Face-Off Sharpens Contrast Between CBC Slate, Others
In the first of two faceoffs before the May 6 City of Falls Church municipal election, six candidates vying to fill three seats on the City Council debated the best pathways to a sustainable future last night.
The sharpest divide came on the final question of the hour-and-a-half-long televised debate in front of a packed house in the City Hall’s Council chambers. It dealt with the referendum question that will be on the May ballot that would, if passed, alter the City charter to mandate a stiff residential development restriction in the City’s commercially zoned areas.
The two incumbents on the City Council seeking election to third terms, Mayor Robin Gardner and Vice Mayor Lindy Hockenberry, spoke strongly in opposition to the referendum, saying it would stifle the City’s ability to welcome new market-driven development and negotiate effectively in the City’s best interest. They were joined by Lawrence Webb, who shares “slate” status with them as candidates endorsed by the City’s venerable civic organization, the Citizens for a Better City. Independent candidate Patrice Lepczyk opposed it as well.

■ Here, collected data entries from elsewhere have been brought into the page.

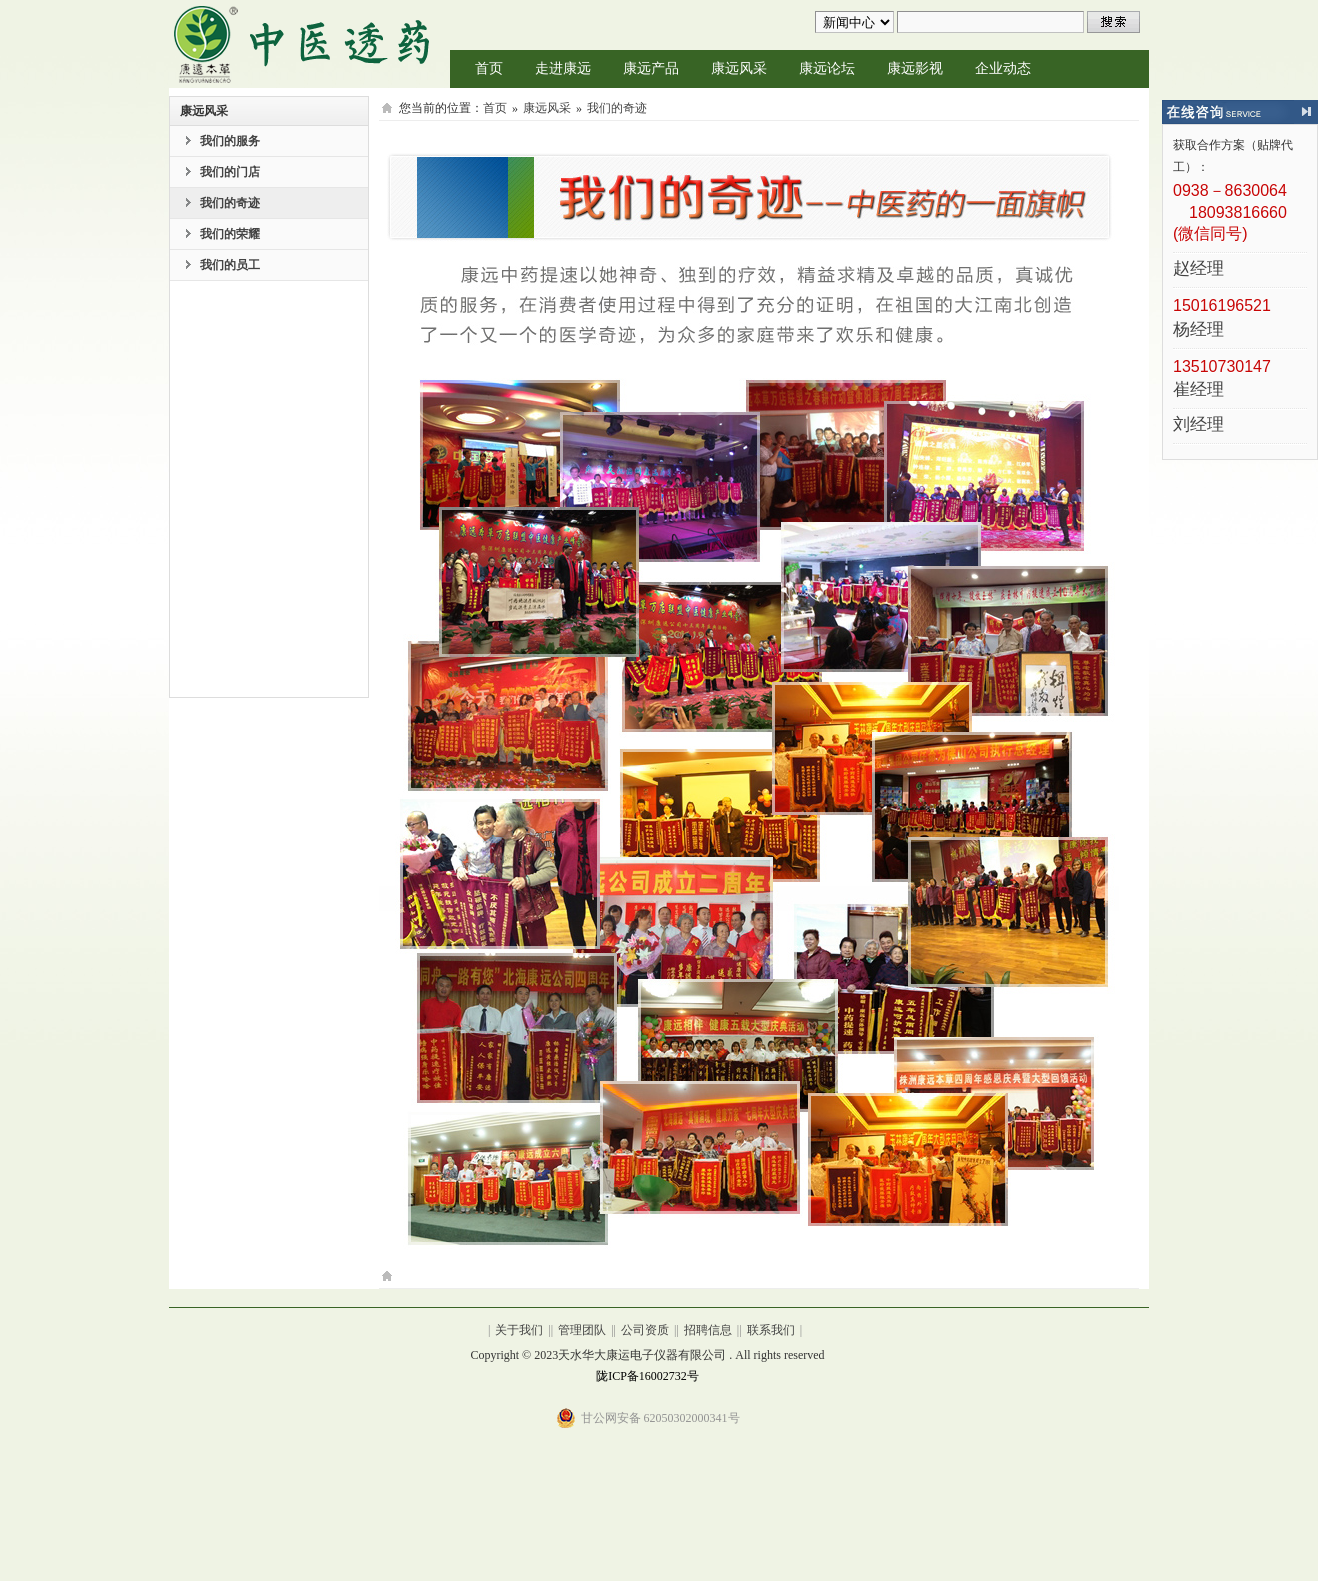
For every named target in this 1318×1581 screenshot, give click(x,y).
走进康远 (563, 68)
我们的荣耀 (230, 234)
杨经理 (1198, 330)
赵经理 (1198, 269)
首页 (489, 68)
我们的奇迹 (230, 203)
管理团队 (582, 1330)
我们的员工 (230, 265)
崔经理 (1198, 390)
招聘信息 (708, 1330)
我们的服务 (230, 141)
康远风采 (739, 68)
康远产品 (651, 68)
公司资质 (645, 1330)
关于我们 (519, 1330)
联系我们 (771, 1330)
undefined (854, 22)
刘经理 (1198, 425)
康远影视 (915, 68)
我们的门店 (230, 172)
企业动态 (1003, 68)
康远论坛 (827, 68)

Two independent candidates said they favored passage of the referendum, Nader Baroukh and Margaret Housen. Baroukh said that the City Council is now inclined to “approve almost any” mixed use project, and a charter change would provide it with “guidance” and “a leveraging tool.”

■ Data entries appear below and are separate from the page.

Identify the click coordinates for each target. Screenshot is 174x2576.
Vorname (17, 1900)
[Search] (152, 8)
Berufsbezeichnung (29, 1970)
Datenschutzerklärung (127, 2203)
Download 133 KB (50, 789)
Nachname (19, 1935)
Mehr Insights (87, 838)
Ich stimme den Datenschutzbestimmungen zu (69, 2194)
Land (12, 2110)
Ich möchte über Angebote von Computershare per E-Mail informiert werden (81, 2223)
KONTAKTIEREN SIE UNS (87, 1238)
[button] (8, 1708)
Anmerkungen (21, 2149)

Gardner contended that such a charter change would restrict the Council’s ability to leverage deals, citing her consultation with a Virginia Municipal League official who said that charter changes are normally used to give jurisdictions more, and not less, flexibility.

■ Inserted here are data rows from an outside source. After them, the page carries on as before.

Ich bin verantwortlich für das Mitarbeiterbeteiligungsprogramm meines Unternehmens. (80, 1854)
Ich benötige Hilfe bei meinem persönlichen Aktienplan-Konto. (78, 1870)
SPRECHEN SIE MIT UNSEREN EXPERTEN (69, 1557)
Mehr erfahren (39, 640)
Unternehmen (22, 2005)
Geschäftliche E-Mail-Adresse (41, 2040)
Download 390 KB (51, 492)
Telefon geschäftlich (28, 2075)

Housen said that “what has been done hasn’t been working,” but Webb noted the referendum, if passed, would “remove from the City its long-standing tradition of citizen participation,” reverting development matters to legal mandate rather than flexible community-wide deliberation.
A seventh candidate on the May ballot, Ed Hillegass, told the event organizers in advance he would not be able to attend. The Falls Church League of Women Voters and the Village Preservation and Improvement Society co-sponsored the faceoff.
Next Tuesday, a second and final debate will be sponsored by the Falls Church Chamber of Commerce, slated for 7:30 p.m. at the Community Center.
All six candidates participating in last night’s debate rejected the notion in one written question from the audience that the City’s schools ought to cut expenses. Two candidates call the City schools the City’s “crown jewels,” and all not only praised their excellence, but said they should get the funding they need.
But on the question of mixed-use development and the City’s use of the special exception ordinance, the candidates differed sharply, all arguing for their versions of how to achieve what Hockenberry coined as the “sustainability of our independent City with smart growth.”
Baroukh said that the City “should drive the market, instead of letting the market drive us.”
Gardner rejoined that “development necessarily is market driven,” as evidenced by the fact that, before devising the “special exception” negotiating tool in 2000, the City “waited and waited” decades for commercial development that never came.
On issues of traffic and the claim of residential “overbuilding,” the candidates also disagreed. Residential is needed to create “critical mass” to bring in more commercial, Hockenberry said. Webb said that bringing more people in proximity with where they work will reduce CO2 emissions. Baroukh said there is a residential “glut” that will impact traffic. Lepczyk blasted “bureaucratic ineptitude” at City Hall, and Housen assailed the City’s high business license tax.